Fair dismissal procedure for those on long term sick leave
The EAT has decided in Dundee City Council v Sharp UKEAT/0009/11 that fair dismissal procedure for long term sickness absence does not vary according to the employee’s length of service.
Background
The EAT has decided that where an employee is off sick long term, length of service is not a factor to be taken into account when determining the reasonableness of an investigation and there is no particular procedure to follow in relation to further medical enquiries. Length of service is relevant to reasonableness of decision to dismiss but not to reasonableness of the investigation. The EAT clarified that the standard of enquiry required is no higher than is required for a misconduct investigation.
Facts
Mr S had been employed by Dundee City Council (DCC) for 35 years as a joiner. In September 2008, Mr S went on sick leave on account of depression and anxiety. He was absent until he was dismissed by reason of capability in September 2009.
During his absence, prior to the dismissal, he was signed off by his GP in 8 week periods. Each certificate gave the GP the option of specifying whether or not the certificate was the final one or not -in other words, whether at the expiration of the certificate, the GP considered that Mr S would be fit to return to work. Mr S was never given a final certificate by his GP.

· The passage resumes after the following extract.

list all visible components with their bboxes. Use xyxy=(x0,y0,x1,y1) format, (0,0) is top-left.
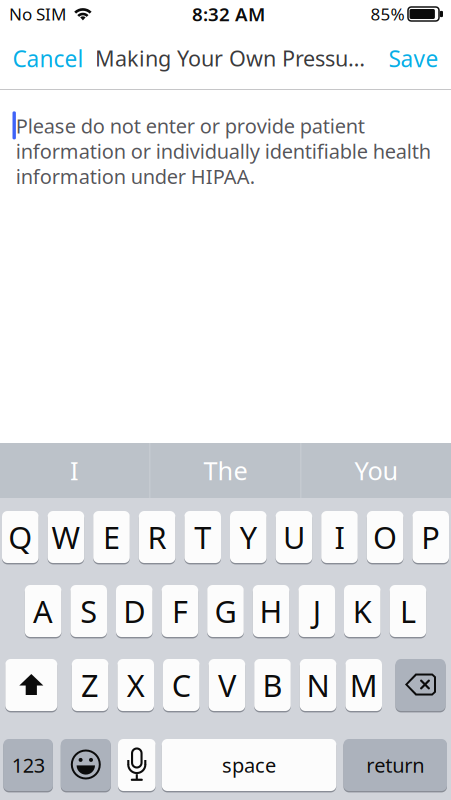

While absent, Mr S was receiving counselling and was referred to a provider of occupational health services which assessed Mr S several times and produced reports. Each report was the same: Mr S was unfit for work, was receiving the correct treatment and would be unable to return to work for at least another 8 weeks. After each occupational health report, DCC invited Mr S to a meeting to review his progress.

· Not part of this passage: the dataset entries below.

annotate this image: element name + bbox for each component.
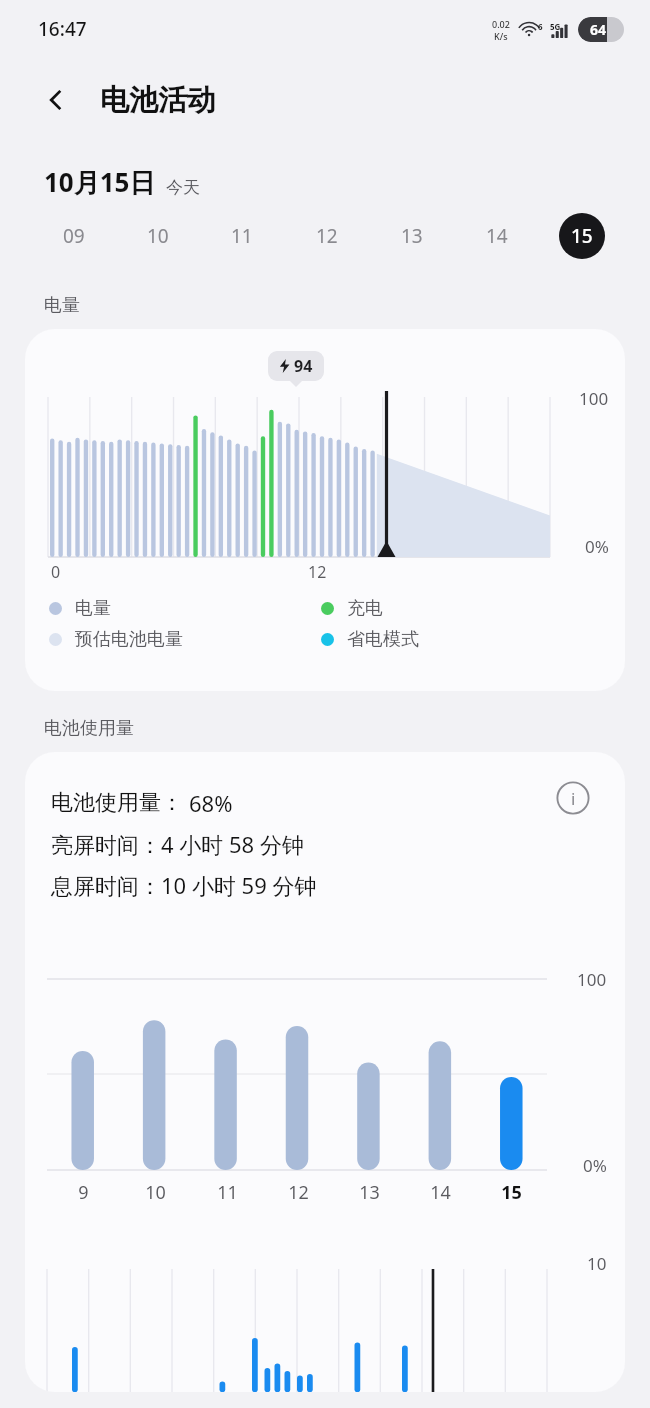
staticText: 68% bbox=[189, 788, 233, 818]
staticText: 64 bbox=[590, 20, 607, 39]
button[interactable]: 11 bbox=[200, 211, 284, 261]
staticText: 电量 bbox=[44, 294, 80, 317]
staticText: 12 bbox=[316, 223, 338, 249]
staticText: 电池活动 bbox=[100, 82, 216, 119]
staticText: i bbox=[571, 787, 576, 810]
staticText: 12 bbox=[308, 561, 327, 583]
button[interactable]: 94 bbox=[25, 329, 625, 691]
staticText: 省电模式 bbox=[347, 628, 419, 651]
button[interactable]: 12 bbox=[284, 211, 369, 261]
button[interactable]: 09 bbox=[32, 211, 116, 261]
button[interactable]: 13 bbox=[369, 211, 454, 261]
button[interactable]: 信息 bbox=[25, 752, 625, 1392]
staticText: 电量 bbox=[75, 597, 111, 620]
staticText: 11 bbox=[231, 223, 253, 249]
staticText: 今天 bbox=[166, 177, 200, 198]
staticText: 12 bbox=[288, 1180, 309, 1205]
staticText: 10 bbox=[147, 223, 169, 249]
staticText: 11 bbox=[217, 1180, 238, 1205]
staticText: 0.02 bbox=[492, 18, 510, 30]
staticText: K/s bbox=[494, 30, 508, 42]
staticText: 电池使用量： bbox=[51, 789, 183, 817]
staticText: 息屏时间：10 小时 59 分钟 bbox=[51, 870, 317, 900]
staticText: 100 bbox=[579, 387, 609, 410]
button[interactable]: 10 bbox=[116, 211, 200, 261]
staticText: 15 bbox=[501, 1180, 522, 1205]
staticText: 电池使用量 bbox=[44, 717, 134, 740]
staticText: 14 bbox=[430, 1180, 451, 1205]
staticText: 5G bbox=[550, 21, 561, 32]
staticText: 10月15日 bbox=[44, 164, 156, 200]
staticText: 0 bbox=[51, 561, 61, 583]
staticText: 亮屏时间：4 小时 58 分钟 bbox=[51, 829, 304, 859]
button[interactable]: 返回 bbox=[34, 78, 78, 122]
staticText: 充电 bbox=[347, 597, 383, 620]
staticText: 0% bbox=[583, 1154, 607, 1177]
staticText: 14 bbox=[486, 223, 508, 249]
button[interactable]: 15 bbox=[539, 211, 624, 261]
staticText: 13 bbox=[401, 223, 423, 249]
staticText: 9 bbox=[78, 1180, 89, 1205]
staticText: 13 bbox=[359, 1180, 380, 1205]
staticText: 09 bbox=[63, 223, 85, 249]
staticText: 预估电池电量 bbox=[75, 628, 183, 651]
staticText: 100 bbox=[577, 968, 607, 991]
staticText: 10 bbox=[587, 1252, 607, 1275]
staticText: 10 bbox=[145, 1180, 166, 1205]
staticText: 94 bbox=[294, 355, 313, 377]
button[interactable]: 信息 bbox=[553, 778, 593, 818]
staticText: 16:47 bbox=[38, 16, 87, 42]
staticText: 15 bbox=[571, 223, 593, 249]
staticText: 6 bbox=[538, 21, 543, 32]
button[interactable]: 14 bbox=[454, 211, 539, 261]
staticText: 0% bbox=[585, 535, 609, 558]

Mr S was invited to a meeting on 12 August 2009. At that meeting Mr S explained that he was on sleeping tablets and a high dosage of antidepressants and as a result did not feel he could return to work. Following the meeting, DCC wrote to Mr S giving him a return to work date of 14 September 2009, the date that Mr S’s current GP certificate was due to expire.
Mr S was reviewed by an occupational health nurse on 7 September 2009 who advised that he remained unfit to work and that she could not a predict a date for his return to work. She had arranged for him to be seen by an occupational health physician who assessed Mr S on 7 September 2009 and produced a report dated 14 September 2009. The Physician advised that Mr S was not fit to return to work the following week but was not permanently incapacitated and that he expected Mr S would be able to return to work “within the next one to three months”.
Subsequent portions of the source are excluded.